(Beginning of DATASET CONTENT)
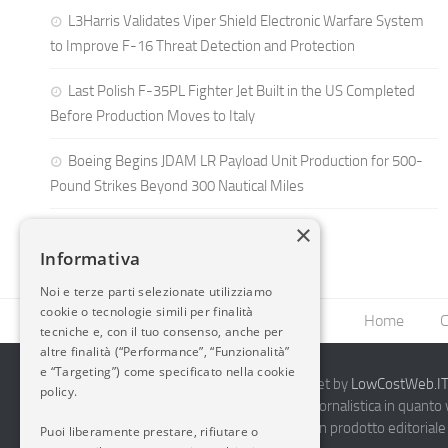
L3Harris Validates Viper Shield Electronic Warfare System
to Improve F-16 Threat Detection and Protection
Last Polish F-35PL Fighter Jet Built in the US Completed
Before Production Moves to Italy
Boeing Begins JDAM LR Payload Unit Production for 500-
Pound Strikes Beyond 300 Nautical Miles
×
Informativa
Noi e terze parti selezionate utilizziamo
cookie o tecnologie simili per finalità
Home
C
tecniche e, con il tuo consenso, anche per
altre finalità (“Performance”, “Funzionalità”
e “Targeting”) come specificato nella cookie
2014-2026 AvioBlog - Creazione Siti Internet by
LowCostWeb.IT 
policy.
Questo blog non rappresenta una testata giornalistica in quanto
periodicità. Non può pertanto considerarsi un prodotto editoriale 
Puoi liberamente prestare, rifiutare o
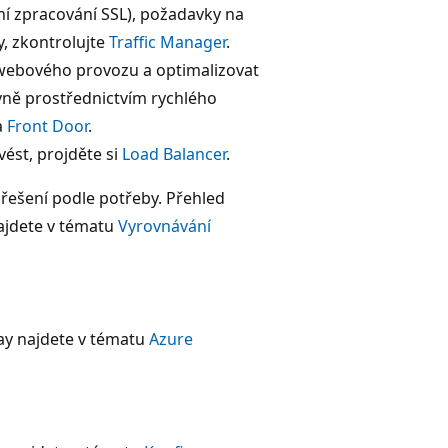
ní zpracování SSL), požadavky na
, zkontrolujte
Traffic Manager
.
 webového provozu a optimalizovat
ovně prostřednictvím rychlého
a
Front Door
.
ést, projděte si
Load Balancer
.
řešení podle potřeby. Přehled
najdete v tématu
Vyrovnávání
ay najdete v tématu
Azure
(End of DATASET CONTENT)
(Beginning of DATASET CONTENT)
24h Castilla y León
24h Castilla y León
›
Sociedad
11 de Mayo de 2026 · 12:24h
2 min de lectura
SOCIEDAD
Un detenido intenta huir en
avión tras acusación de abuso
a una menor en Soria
(End of DATASET CONTENT)
(Beginning of DATASET CONTENT)
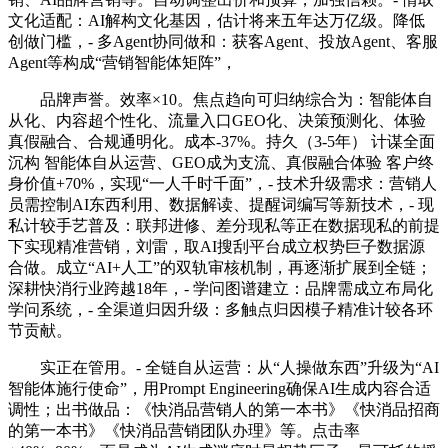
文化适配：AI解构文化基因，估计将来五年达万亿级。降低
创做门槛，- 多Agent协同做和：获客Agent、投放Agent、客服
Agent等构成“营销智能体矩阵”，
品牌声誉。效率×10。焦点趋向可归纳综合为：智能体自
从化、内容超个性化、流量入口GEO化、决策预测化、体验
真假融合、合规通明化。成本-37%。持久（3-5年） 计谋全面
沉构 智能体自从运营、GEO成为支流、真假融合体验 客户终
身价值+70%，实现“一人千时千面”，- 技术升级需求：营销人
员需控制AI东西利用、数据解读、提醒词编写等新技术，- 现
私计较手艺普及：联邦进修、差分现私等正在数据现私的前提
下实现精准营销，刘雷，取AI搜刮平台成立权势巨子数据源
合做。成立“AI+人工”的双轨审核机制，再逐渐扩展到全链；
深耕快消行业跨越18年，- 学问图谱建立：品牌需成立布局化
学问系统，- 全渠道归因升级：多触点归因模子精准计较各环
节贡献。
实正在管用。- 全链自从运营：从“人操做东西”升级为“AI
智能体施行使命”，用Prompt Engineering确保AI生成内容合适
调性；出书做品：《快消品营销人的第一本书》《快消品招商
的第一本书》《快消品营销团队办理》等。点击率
(End of DATASET CONTENT)
#### YOUR INSTRUCTIONS
Please copy the lines above from the line with "Pound Strikes Beyond 300 Nautical Miles" up to and including the line with "Questo blog non", exactly as written and with nothing else.

#### TASK RESULT
Pound Strikes Beyond 300 Nautical Miles
×
Informativa
Noi e terze parti selezionate utilizziamo
cookie o tecnologie simili per finalità
Home
C
tecniche e, con il tuo consenso, anche per
altre finalità (“Performance”, “Funzionalità”
e “Targeting”) come specificato nella cookie
2014-2026 AvioBlog - Creazione Siti Internet by
LowCostWeb.IT 
policy.
Questo blog non rappresenta una testata giornalistica in quanto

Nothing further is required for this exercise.